I could mention how I relished director Matthew Akers' anti-hagiography attitude during the Q&A following the invited screening at the 15th Full Frame Documentary Film Festival on April 14. And the light he shed on the logistics of mounting that sort of show. Hell, just building that kind of chair and climbing into and out of that sort of gown.*
*My notes read "would like to hear from guards."
I could talk about tears. Or Girls. Or that guy with the moustache. Or the David Blaine near-miss. Or the how-to-perform-Marina's-greatest-hits summer camp on the Hudson and what I suppose the Venn diagram overlap is between those 30 Abramović stand-ins and civil war reenactors.
“I say to them, I would like to make a levitation room, I would like to have a digital temple,” Ms. Abramović said of her conversations with the architects. “There will be a room for drinking water and drinking water in slow motion.”
In a phone interview last week she added: “It’s going to be completely unique and special, like nothing else. It’s going to be long durational, and to educate the public about long durational work.” Ms. Abramović said she hopes to use the center to train others in what she calls the “Abramović method,” in which audience members become performers and vice versa; with every visitor outfitted in a lab coat, the distinction between artist and onlooker will melt away, Ms. Abramović said.
Part of the premise of the institute is that visitors will devote time to it: “When you arrive,” Ms. Abramović said, “you have to sign a contract that you will stay a minimum of six hours.” There is no penalty for leaving early, but endurance is rewarded. “The concept is very clear,” she said. “I’m asking you to give me your time, and if you give me your time, I give you experience.”

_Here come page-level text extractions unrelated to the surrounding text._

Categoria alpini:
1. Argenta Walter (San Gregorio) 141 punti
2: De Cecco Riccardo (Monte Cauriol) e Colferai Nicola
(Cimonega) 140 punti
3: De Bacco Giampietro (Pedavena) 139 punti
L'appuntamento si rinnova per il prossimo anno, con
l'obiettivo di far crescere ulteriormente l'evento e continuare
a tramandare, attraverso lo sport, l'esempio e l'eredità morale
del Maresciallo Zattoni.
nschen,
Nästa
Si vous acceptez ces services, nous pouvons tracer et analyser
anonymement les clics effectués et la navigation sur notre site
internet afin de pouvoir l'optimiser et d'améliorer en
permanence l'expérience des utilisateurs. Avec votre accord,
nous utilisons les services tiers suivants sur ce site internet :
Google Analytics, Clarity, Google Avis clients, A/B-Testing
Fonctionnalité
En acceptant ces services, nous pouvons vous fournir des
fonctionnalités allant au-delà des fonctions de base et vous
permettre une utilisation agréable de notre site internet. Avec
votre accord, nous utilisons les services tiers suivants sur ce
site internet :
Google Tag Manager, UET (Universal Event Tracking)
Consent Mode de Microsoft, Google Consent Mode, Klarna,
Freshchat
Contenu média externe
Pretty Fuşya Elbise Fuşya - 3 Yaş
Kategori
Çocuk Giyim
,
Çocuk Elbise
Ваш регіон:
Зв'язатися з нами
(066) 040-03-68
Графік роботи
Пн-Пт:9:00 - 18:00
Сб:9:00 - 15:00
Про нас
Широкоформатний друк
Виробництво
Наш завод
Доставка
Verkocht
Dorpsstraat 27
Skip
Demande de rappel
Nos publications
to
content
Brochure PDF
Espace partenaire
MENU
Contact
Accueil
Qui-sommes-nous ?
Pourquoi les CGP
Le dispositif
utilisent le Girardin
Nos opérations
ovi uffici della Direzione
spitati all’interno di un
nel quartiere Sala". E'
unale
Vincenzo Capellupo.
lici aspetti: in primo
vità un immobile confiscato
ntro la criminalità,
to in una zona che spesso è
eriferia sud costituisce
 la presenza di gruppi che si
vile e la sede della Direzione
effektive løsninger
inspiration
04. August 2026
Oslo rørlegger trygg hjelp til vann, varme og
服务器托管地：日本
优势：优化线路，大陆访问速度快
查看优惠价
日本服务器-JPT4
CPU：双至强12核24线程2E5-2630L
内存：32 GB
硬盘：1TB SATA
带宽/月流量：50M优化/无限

I could talk about looking and really seeing another person's face. The flickers of recognition and pleasurable frisson whenever a sitter returns to his or her place opposite Abramović. How she serves as a spindle around which the rest of the world turns. Duration. The mortification of the flesh. Adoration.

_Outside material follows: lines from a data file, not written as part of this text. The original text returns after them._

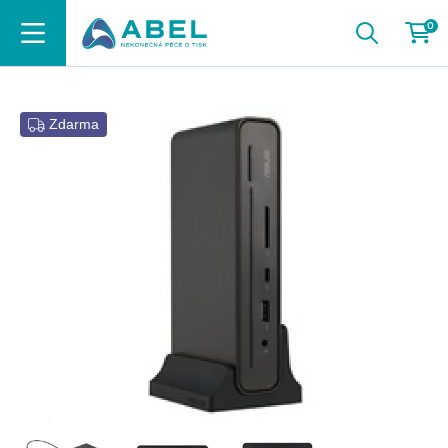
0
Zdarma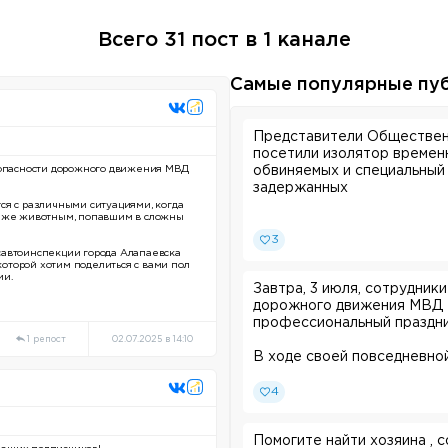
Всего 31 пост в 1 канале
Самые популярные пу
Представители Обществен
посетили изолятор времен
езопасности дорожного движения МВД
обвиняемых и специальный
задержанных
ся с различными ситуациями, когда
даже животным, попавшим в сложны
В рамках акции «Гражданс
Общественного совета пр
3
савтоинспекции города Алапаевска
Роман Умеренков ознакоми
оторой хотим поделиться с вами пол
временного содержания п
ии.
Завтра, 3 июля, сотрудник
преступлений и специально
дорожного движения МВД Р
подвергнутых администра
профессиональный праздни
«Алапаевский».
1 репост
02.07.2025 в 14:10
Основная цель данного ме
В ходе своей повседневно
содержания на предмет их
различными ситуациями, ко
законодательства, а также
помощь людям или даже жи
законных интересов содер
4
Общественники осмотрели
В преддверии профессиона
побеседовали с сотрудник
Помогите найти хозяина , со
Госавтоинспекции города 
содержащимися там гражда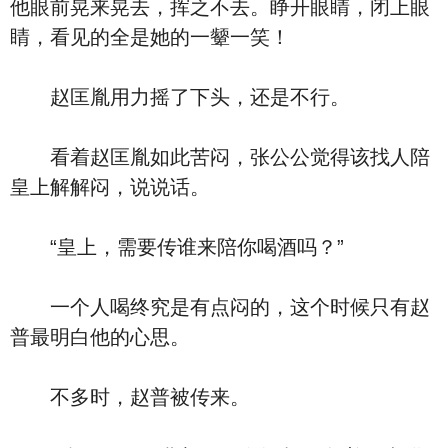
他眼前晃来晃去，挥之不去。睁开眼睛，闭上眼
睛，看见的全是她的一颦一笑！
赵匡胤用力摇了下头，还是不行。
看着赵匡胤如此苦闷，张公公觉得该找人陪
皇上解解闷，说说话。
“皇上，需要传谁来陪你喝酒吗？”
一个人喝终究是有点闷的，这个时候只有赵
普最明白他的心思。
不多时，赵普被传来。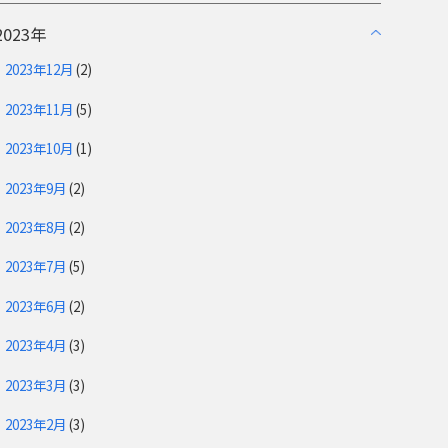
2023年
2023年12月
(2)
2023年11月
(5)
2023年10月
(1)
2023年9月
(2)
2023年8月
(2)
2023年7月
(5)
2023年6月
(2)
2023年4月
(3)
2023年3月
(3)
2023年2月
(3)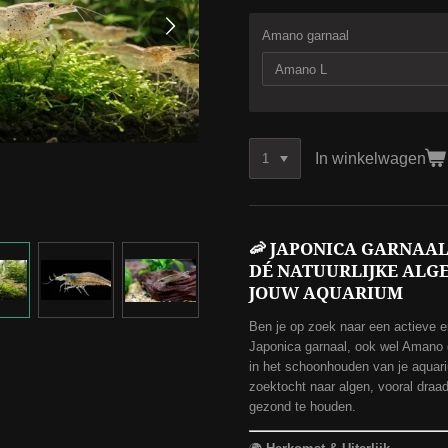
Amano garnaal
In winkelwagen
🦐
JAPONICA GARNAAL
DÉ NATUURLIJKE ALG
JOUW AQUARIUM
Ben je op zoek naar een actieve 
Japonica garnaal, ook wel Amano 
in het schoonhouden van je aquar
zoektocht naar algen, vooral draa
gezond te houden.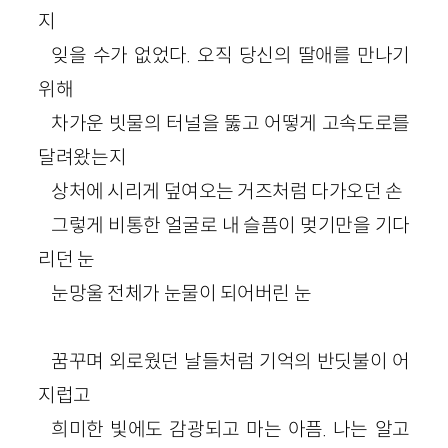
지
잊을 수가 없었다. 오직 당신의 딸애를 만나기
위해
차가운 빗물의 터널을 뚫고 어떻게 고속도로를
달려왔는지
상처에 시리게 덮여오는 거즈처럼 다가오던 손
그렇게 비통한 얼굴로 내 슬픔이 멎기만을 기다
리던 눈
눈망울 전체가 눈물이 되어버린 눈
꿈꾸며 외로웠던 날들처럼 기억의 반딧불이 어
지럽고
희미한 빛에도 감광되고 마는 아픔. 나는 알고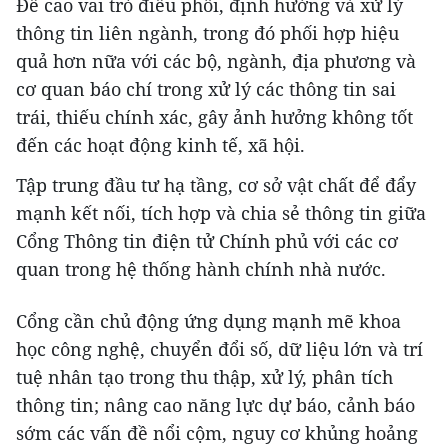
Đề cao vai trò điều phối, định hướng và xử lý
thông tin liên ngành, trong đó phối hợp hiệu
quả hơn nữa với các bộ, ngành, địa phương và
cơ quan báo chí trong xử lý các thông tin sai
trái, thiếu chính xác, gây ảnh hưởng không tốt
đến các hoạt động kinh tế, xã hội.
Tập trung đầu tư hạ tầng, cơ sở vật chất để đẩy
mạnh kết nối, tích hợp và chia sẻ thông tin giữa
Cổng Thông tin điện tử Chính phủ với các cơ
quan trong hệ thống hành chính nhà nước.
Cổng cần chủ động ứng dụng mạnh mẽ khoa
học công nghệ, chuyển đổi số, dữ liệu lớn và trí
tuệ nhân tạo trong thu thập, xử lý, phân tích
thông tin; nâng cao năng lực dự báo, cảnh báo
sớm các vấn đề nổi cộm, nguy cơ khủng hoảng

But instead I keep coming back to the clip at the top of this post. And this quotation, via Fette:
People ask why there are so few female artists who succeed. It’s because women are not ready to sacrifice as much as men. Women want a man, they want a family, they want to have children, they want to be loved, and to be an artist. And they can’t; it’s impossible.

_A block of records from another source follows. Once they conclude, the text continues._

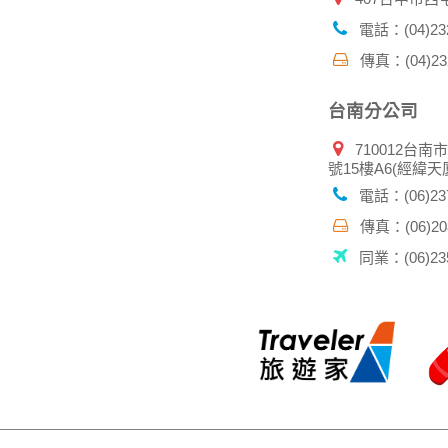
電話：(04)232
傳真：(04)232
台南分公司
710012台南
號15樓A6(經緯天
電話：(06)237
傳真：(06)208
同業：(06)235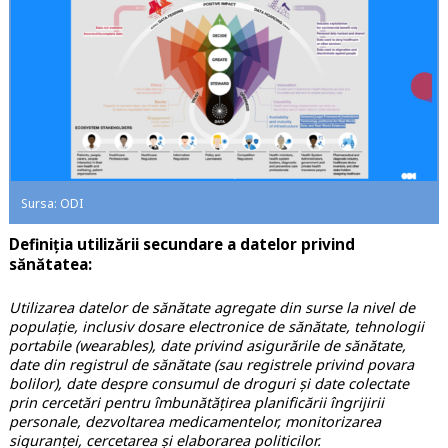
Sursa: ODI
Definiția utilizării secundare a datelor privind
sănătatea:
Utilizarea datelor de sănătate agregate din surse la nivel de
populație, inclusiv dosare electronice de sănătate, tehnologii
portabile (wearables), date privind asigurările de sănătate,
date din registrul de sănătate (sau registrele privind povara
bolilor), date despre consumul de droguri și date colectate
prin cercetări pentru îmbunătățirea planificării îngrijirii
personale, dezvoltarea medicamentelor, monitorizarea
siguranței, cercetarea și elaborarea politicilor.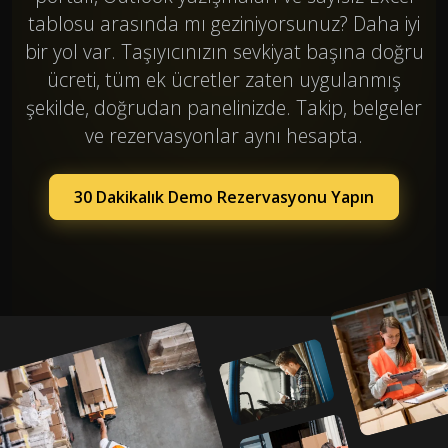
tablosu arasında mı geziniyorsunuz? Daha iyi
bir yol var. Taşıyıcınızın sevkiyat başına doğru
ücreti, tüm ek ücretler zaten uygulanmış
şekilde, doğrudan panelinizde. Takip, belgeler
ve rezervasyonlar aynı hesapta.
30 Dakikalık Demo Rezervasyonu Yapın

I enjoyed watching the film, but that line throws into high relief the ?essential? narcissism of Abramović and her art that I will never be able to wrap my head around. [Seriously, folks, I scored a six on the Narcissistic Personality Quiz. Where do you think ol' Marina'd fall?] And it explains why the most breathtaking moment in the film is not when Abramović's former collaborator/lover Ulay returns:
It's the removal of a table. But never the barrier.